Segundo a sondagem, 61% dos entrevistados concordam com a afirmação de que Trump está mais imprevisível com o avanço da idade. A percepção varia de acordo com a filiação partidária, mas atravessa diferentes grupos políticos.
Percepção varia entre partidos, mas preocupação é ampla

Entre democratas registrados, 89% afirmam que o presidente se tornou errático. Entre independentes, o número chega a 64%. Já entre republicanos, 30% compartilham dessa visão — um percentual menor, mas ainda significativo dentro da própria base do presidente.
Ao mesmo tempo, a pesquisa indica uma leve melhora na popularidade de Trump, que atualmente gira em torno de 40%. O índice representa dois pontos percentuais a mais do que no início de fevereiro, mas ainda está sete pontos abaixo do registrado quando ele retornou à Casa Branca, em janeiro de 2025, para seu segundo mandato.
O levantamento ouviu 4.638 adultos em todo o país por meio de questionário online e tem margem de erro de dois pontos percentuais.
Idade da classe política também entra em debate
A pesquisa também abordou a percepção dos americanos sobre a idade dos líderes em Washington. Para 79% dos entrevistados, os funcionários eleitos na capital federal são “velhos demais para representar a maioria dos americanos”.
Atualmente, a idade média no Senado é de aproximadamente 64 anos, enquanto na Câmara dos Representantes gira em torno de 58 anos.
Entre os democratas, 58% afirmaram que o líder do partido no Senado, Chuck Schumer, de 75 anos, é velho demais para ocupar o cargo. Outros nomes frequentemente citados no debate sobre envelhecimento da classe política incluem Bernie Sanders, de 84 anos, e o senador republicano Chuck Grassley, de 92.
O tema da idade, portanto, não se restringe a um único partido, mas reflete uma preocupação mais ampla sobre renovação política.

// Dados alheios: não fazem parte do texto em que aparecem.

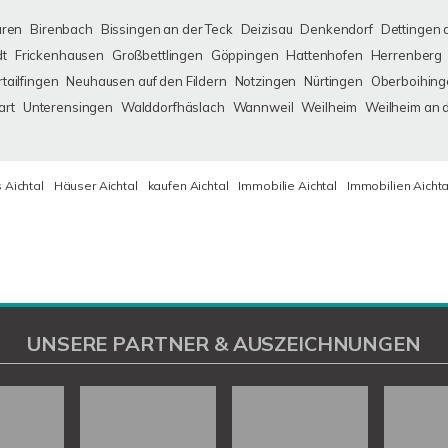
uren
Birenbach
Bissingen an der Teck
Deizisau
Denkendorf
Dettingen 
dt
Frickenhausen
Großbettlingen
Göppingen
Hattenhofen
Herrenberg
tailfingen
Neuhausen auf den Fildern
Notzingen
Nürtingen
Oberboihing
art
Unterensingen
Walddorfhäslach
Wannweil
Weilheim
Weilheim an 
 Aichtal
Häuser Aichtal
kaufen Aichtal
Immobilie Aichtal
Immobilien Aichta
UNSERE PARTNER & AUSZEICHNUNGEN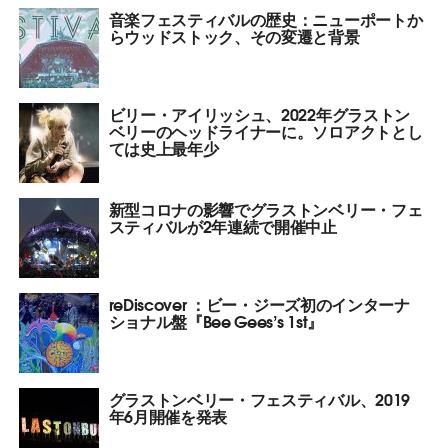
音楽フェスティバルの歴史：ニューポートか
らウッドストック、その変遷と背景
ビリー・アイリッシュ、2022年グラストン
ベリーのヘッドライナーに。ソロアクトとし
ては史上最年少
新型コロナの影響でグラストンベリー・フェ
スティバルが2年連続で開催中止
reDiscover ：ビー・ジーズ初のインターナ
ショナル盤『Bee Gees’s 1st』
グラストンベリー・フェスティバル、2019
年6月開催を発表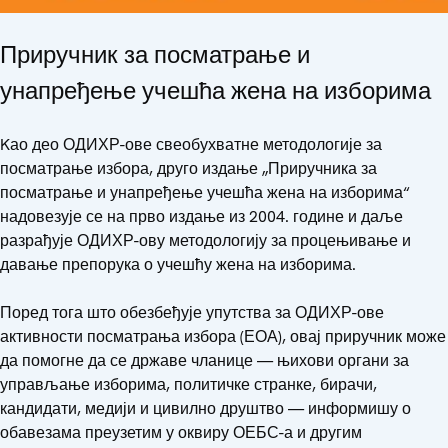
Приручник за посматрање и
унапређење учешћа жена на изборима
Kао део ОДИХР-ове свеобухватне методологије за
посматрање избора, друго издање „Приручника за
посматрање и унапређење учешћа жена на изборима“
надовезује се на прво издање из 2004. године и даље
разрађује ОДИХР-ову методологију за процењивање и
давање препорука о учешћу жена на изборима.
Поред тога што обезбеђује упутства за ОДИХР-ове
активности посматрања избора (ЕОА), овај приручник може
да помогне да се државе чланице — њихови органи за
управљање изборима, политичке странке, бирачи,
кандидати, медији и цивилно друштво — информишу о
обавезама преузетим у оквиру ОЕБС-а и другим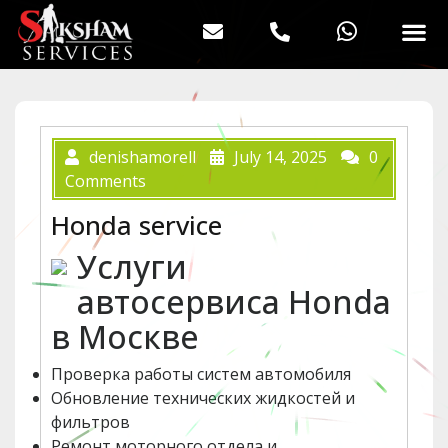
denishamorell
July 14, 2025
0
Comments
Honda service
Услуги
автосервиса Honda
в Москве
Проверка работы систем автомобиля
Обновление технических жидкостей и
фильтров
Ремонт моторного отдела и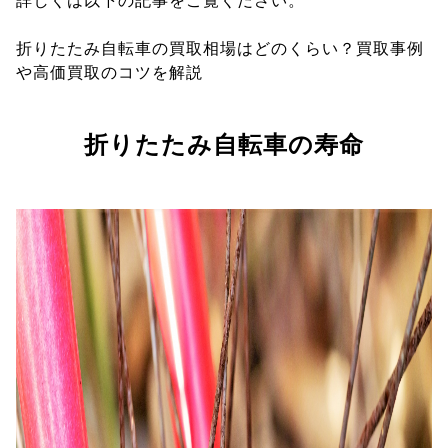
詳しくは以下の記事をご覧ください。
折りたたみ自転車の買取相場はどのくらい？買取事例
や高価買取のコツを解説
折りたたみ自転車の寿命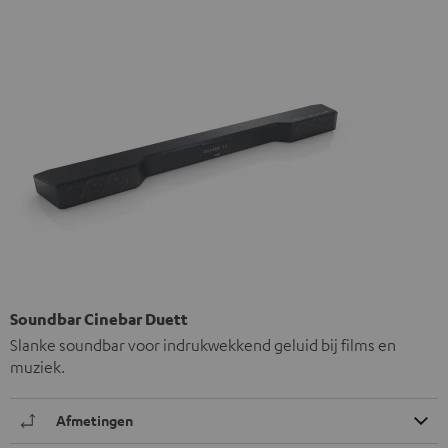
Soundbar Cinebar Duett
Slanke soundbar voor indrukwekkend geluid bij films en
muziek.
Afmetingen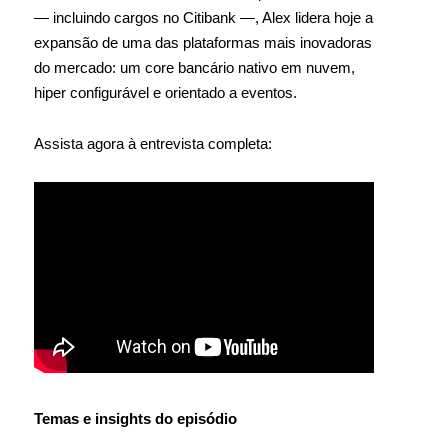
— incluindo cargos no Citibank —, Alex lidera hoje a
expansão de uma das plataformas mais inovadoras
do mercado: um core bancário nativo em nuvem,
hiper configurável e orientado a eventos.
Assista agora à entrevista completa:
Temas e insights do episódio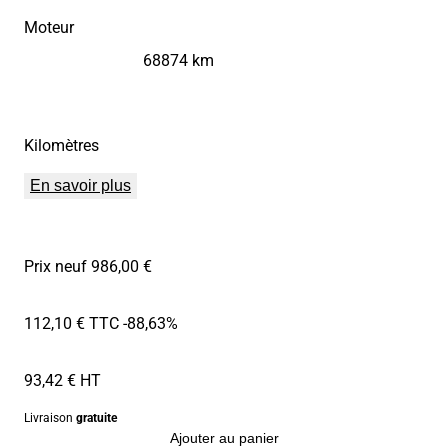
Moteur
68874 km
Kilomètres
En savoir plus
Prix neuf 986,00 €
112,10 € TTC
-88,63%
93,42 € HT
Livraison
gratuite
Ajouter au panier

Comparações com o governo anterior
Quando Trump tomou posse para seu segundo mandato, tornou-se o presidente mais velho da história dos Estados Unidos a assumir o cargo — superando o recorde anterior, que pertencia a Joe Biden.

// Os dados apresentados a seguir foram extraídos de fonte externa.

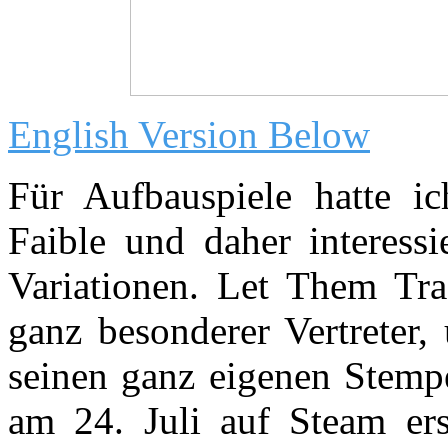
English Version Below
Für Aufbauspiele hatte i
Faible und daher interess
Variationen. Let Them Tra
ganz besonderer Vertreter
seinen ganz eigenen Stempe
am 24. Juli auf Steam ers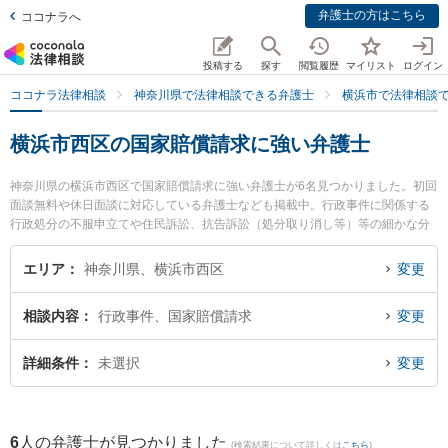
弁護士の方はこちら
ココナラへ
投稿する
探す
閲覧履歴
マイリスト
ログイン
ココナラ法律相談
神奈川県で法律相談できる弁護士
横浜市で法律相談
横浜市西区の国家賠償請求に強い弁護士
神奈川県の横浜市西区で国家賠償請求に強い弁護士が6名見つかりました。初回
面談無料や休日面談に対応している弁護士なども掲載中。行政事件に関係する
行政処分の不服申立てや住民訴訟、抗告訴訟（処分取り消し等）等の細かな分
野での絞り込み検索もでき便利です。特に栄田法律事務所の栄田 国良弁護士や
テイクヒルズ法律事務所の小嶋 干城弁護士、ヘリテージ総合法律事務所の岩井
エリア
神奈川県、横浜市西区
変更
知大弁護士のプロフィール情報や弁護士費用、強みなどが注目されています。
『横浜市西区で土日や夜間に発生した国家賠償請求のトラブルを今すぐに弁護
相談内容
行政事件、国家賠償請求
変更
士に相談したい』『国家賠償請求のトラブル解決の実績豊富な近くの弁護士を
検索したい』『初回相談無料で国家賠償請求を法律相談できる横浜市西区内の
弁護士に相談予約したい』などでお困りの相談者さんにおすすめです。
詳細条件
未選択
変更
6
人の弁護士が見つかりました
(検索結果について詳しくは
こちら
)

O mandato de Biden foi marcado por questionamentos sobre sua condição física e mental, especialmente após um desempenho considerado fraco em um debate eleitoral em Atlanta, o que contribuiu para que desistisse da tentativa de reeleição.
No caso de Trump, sua intensa exposição pública, discursos frequentemente fora do roteiro e uso constante das redes sociais têm alimentado discussões sobre seu estilo e estabilidade. Episódios recentes, como críticas a membros da Suprema Corte e declarações controversas envolvendo parlamentares democratas, reforçaram a polarização em torno de sua figura.

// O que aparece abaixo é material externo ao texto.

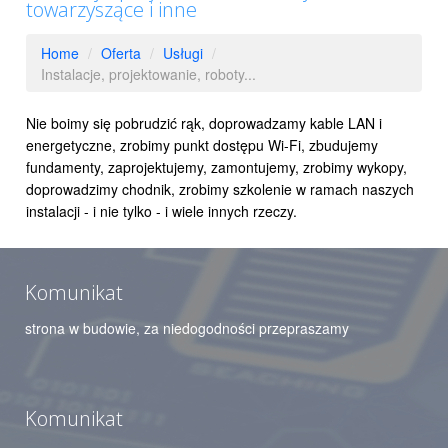
towarzyszące i inne
Home
/
Oferta
/
Usługi
/
Instalacje, projektowanie, roboty...
Nie boimy się pobrudzić rąk, doprowadzamy kable LAN i
energetyczne, zrobimy punkt dostępu Wi-Fi, zbudujemy
fundamenty, zaprojektujemy, zamontujemy, zrobimy wykopy,
doprowadzimy chodnik, zrobimy szkolenie w ramach naszych
instalacji - i nie tylko - i wiele innych rzeczy.
Komunikat
strona w budowie, za niedogodności przepraszamy
Komunikat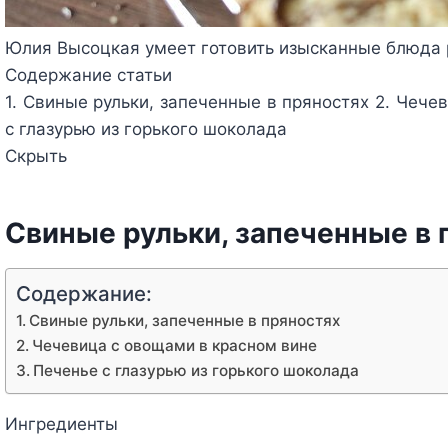
Юлия Высоцкая умеет готовить изысканные блюда р
Содержание статьи
1. Свиные рульки, запеченные в пряностях
2. Чече
с глазурью из горького шоколада
Скрыть
Свиные рульки, запеченные в 
Содержание:
Свиные рульки, запеченные в пряностях
Чечевица с овощами в красном вине
Печенье с глазурью из горького шоколада
Ингредиенты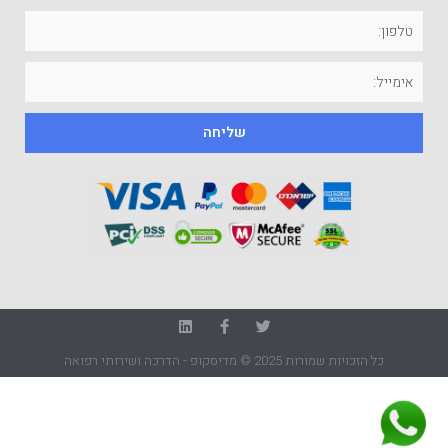
שליחה
כל הזכויות שמורות 2025 © מדיסקופ - הדרכה ושירותי רפואה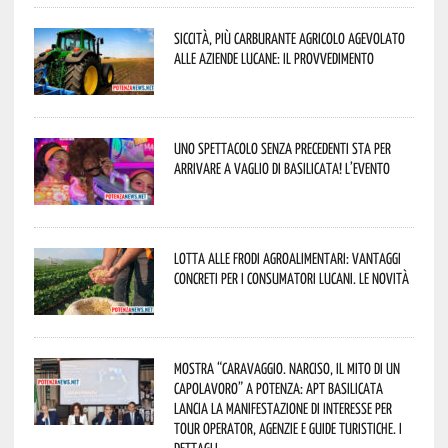
Siccità, più carburante agricolo agevolato
alle aziende lucane: il provvedimento
Uno spettacolo senza precedenti sta per
arrivare a Vaglio di Basilicata! L’evento
Lotta alle frodi agroalimentari: vantaggi
concreti per i consumatori lucani. Le novità
Mostra “Caravaggio. Narciso, il mito di un
capolavoro” a Potenza: APT Basilicata
lancia la manifestazione di interesse per
Tour Operator, Agenzie e Guide Turistiche. I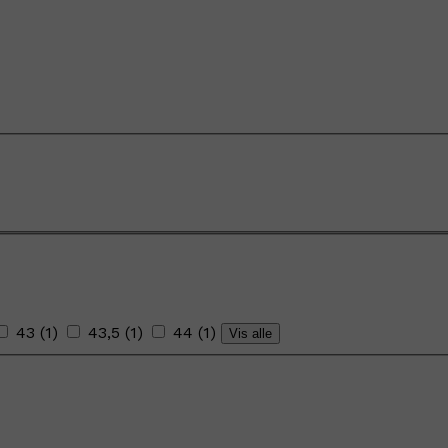
43
(
1
)
43,5
(
1
)
44
(
1
)
Vis alle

Avaliação sobre capacidade mental caiu

Apesar das críticas, 45% dos entrevistados ainda descrevem Trump como “mentalmente afiado e capaz de enfrentar desafios”. Em setembro de 2023, esse índice era de 54%, indicando queda na percepção positiva ao longo do tempo.
Entre republicanos, 81% continuam considerando o presidente mentalmente capaz. Já entre democratas, o percentual caiu de 29% para 19% em três anos. Entre independentes, a redução foi de 53% para 36%.
A Casa Branca não respondeu aos questionamentos da Reuters sobre os resultados da pesquisa.
O debate sobre idade, capacidade e liderança deve ganhar ainda mais destaque à medida que o calendário político avança. Em um país cada vez mais polarizado, a discussão não envolve apenas ideologia, mas também a renovação — ou não — de sua classe dirigente.